Description of the task »
Without any pictures, copy the records below once more, exactly as they are.

[[ Provided data, beginning ]]

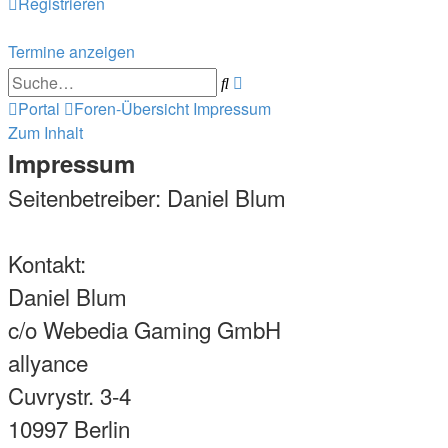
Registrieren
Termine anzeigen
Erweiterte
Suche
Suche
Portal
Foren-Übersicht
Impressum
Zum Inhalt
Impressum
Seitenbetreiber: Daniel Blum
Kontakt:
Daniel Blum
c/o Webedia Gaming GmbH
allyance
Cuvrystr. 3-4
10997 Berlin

[[ Provided data, end ]]

Answer space »
Registrieren
Termine anzeigen
Erweiterte
Suche
Suche
Portal
Foren-Übersicht
Impressum
Zum Inhalt
Impressum
Seitenbetreiber: Daniel Blum
Kontakt:
Daniel Blum
c/o Webedia Gaming GmbH
allyance
Cuvrystr. 3-4
10997 Berlin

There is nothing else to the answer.